Restaurants that fall outside the by-right streetery zones established by City Council already must go through extra hoops to get approval. But the regulations come at a time when restaurants are fighting to bounce back from the omicron wave, while still bringing national acclaim to the city’s food scene.

» READ MORE: Hundreds of restaurants got excluded by Philly’s new ‘streetery’ zones — some by less than a block

“It feels like you are saying no to us in a very polite way,” Chutatip “Nok” Suntaranon, owner of Kalalya, told city officials, hours after she was named a finalist for the 2022 James Beard Awards. “We are willing to work with you. Just make it make sense.”

Financial pains echoed through the testimonies. Brauhaus Schmitz co-owner Doug Hager said the restaurant lost $100,000 paying staff through the omicron wave “while having no butts in seats.” Gisella Jara, owner of Malbec Argentine Steakhouse, noted that recent inflation has driven the cost of goods through the roof.

Few contested that some streeteries need to be reined in from blocking pedestrian access or sight lines from the road. While some residents complained about streeteries encouraging late-night drunkenness and noise, streetery operators who testified said they’ve abided by all the rules so far, and already have unwritten support from their neighbors.

“We’ve had no nuisance complaints, we’ve had no citations,” said Jennifer Sabatino, operations manager at Manatawny Still Works, which runs a streetery in East Passyunk.

Streets officials said the annual license fee would cover “required inspections, additional personnel, technology upgrades, and enhancements to the online application.” Restaurants countered they could lower the annual rates.

Elected officials said the costs make it untenable for streeteries to operate. Councilmembers Maria Quiñones-Sánchez and Allan Domb requested a staggered fee schedule, based on seat capacity or months of the year that the streetery is utilized.

“I know it’s more work … but a tiered process is a fairer process,” said Quiñones-Sánchez, whose district includes some of the poorest neighborhoods in North Philadelphia.

Other proposed fixes included easing the electrical requirements, nixing the Art Commission approval, and temporarily doing away with the $60,000 security bond.
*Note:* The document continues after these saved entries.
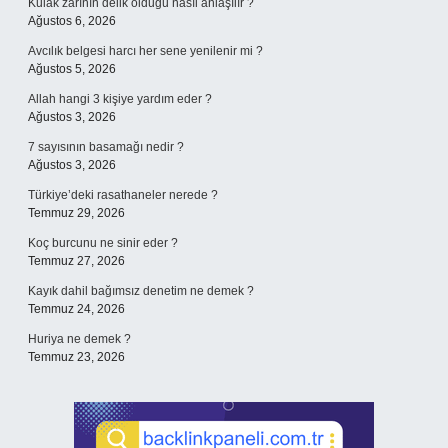
Kulak zarının delik olduğu nasıl anlaşılır ?
Ağustos 6, 2026
Avcılık belgesi harcı her sene yenilenir mi ?
Ağustos 5, 2026
Allah hangi 3 kişiye yardım eder ?
Ağustos 3, 2026
7 sayısının basamağı nedir ?
Ağustos 3, 2026
Türkiye’deki rasathaneler nerede ?
Temmuz 29, 2026
Koç burcunu ne sinir eder ?
Temmuz 27, 2026
Kayık dahil bağımsız denetim ne demek ?
Temmuz 24, 2026
Huriya ne demek ?
Temmuz 23, 2026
Domb, whose real estate holdings include downtown eateries, said many small restaurants don’t have the credit or resources to get a bond.
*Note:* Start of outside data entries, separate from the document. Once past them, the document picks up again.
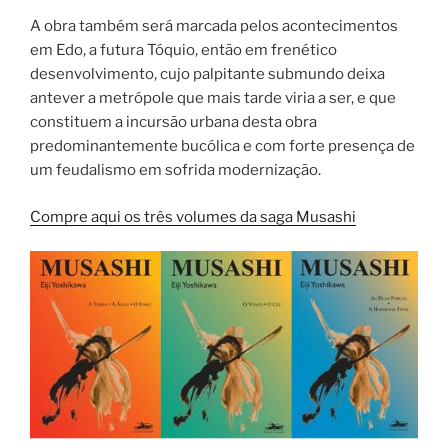
A obra também será marcada pelos acontecimentos
em Edo, a futura Tóquio, então em frenético
desenvolvimento, cujo palpitante submundo deixa
antever a metrópole que mais tarde viria a ser, e que
constituem a incursão urbana desta obra
predominantemente bucólica e com forte presença de
um feudalismo em sofrida modernização.
Compre aqui os três volumes da saga Musashi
“We’re only allowing our wealthier owners in the hospitality industry access to the streetery program,” Domb said. “And that’s something we don’t want coming out of this pandemic — or ever.”

Many operators said they were optimistic about coming to an amendable resolution.

But the clock is ticking.

Testifying as the temperatures outside rose into the 60s, advocates noted the desire for outdoor dining remains as high as it was pre-vaccine. Streets officials told The Inquirer that another notice would go out to restaurants before enforcement began, though no timeline was immediately clear.

In the meantime, operators hope officials take their concerns into account.

Said Zakary Pyzik of the Pennsylvania Restaurant & Lodging Association: “The path to recovery hopefully starts this spring, and if we can get this program right, it can start with outdoor dining.”